* _TASK INSTRUCTIONS_
Your task is to extract every entry that follows word for word while excluding the pictures.

══ TASK INPUTS

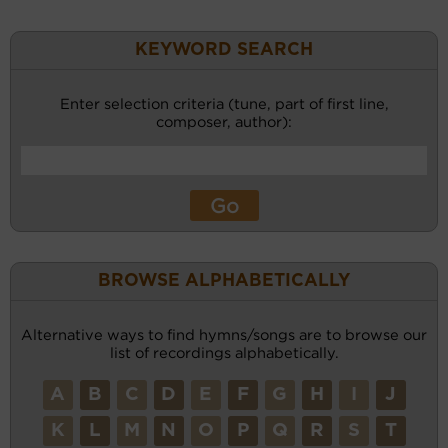
KEYWORD SEARCH
Enter selection criteria (tune, part of first line,
composer, author):
BROWSE ALPHABETICALLY
Alternative ways to find hymns/songs are to browse our
list of recordings alphabetically.
A
B
C
D
E
F
G
H
I
J
K
L
M
N
O
P
Q
R
S
T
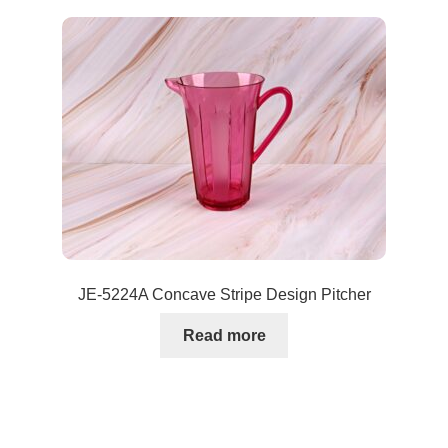
JE-5224A Concave Stripe Design Pitcher
Read more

════

* _OUTPUT FOR THIS TASK_
KEYWORD SEARCH
Enter selection criteria (tune, part of first line,
composer, author):
BROWSE ALPHABETICALLY
Alternative ways to find hymns/songs are to browse our
list of recordings alphabetically.
A
B
C
D
E
F
G
H
I
J
K
L
M
N
O
P
Q
R
S
T
JE-5224A Concave Stripe Design Pitcher
Read more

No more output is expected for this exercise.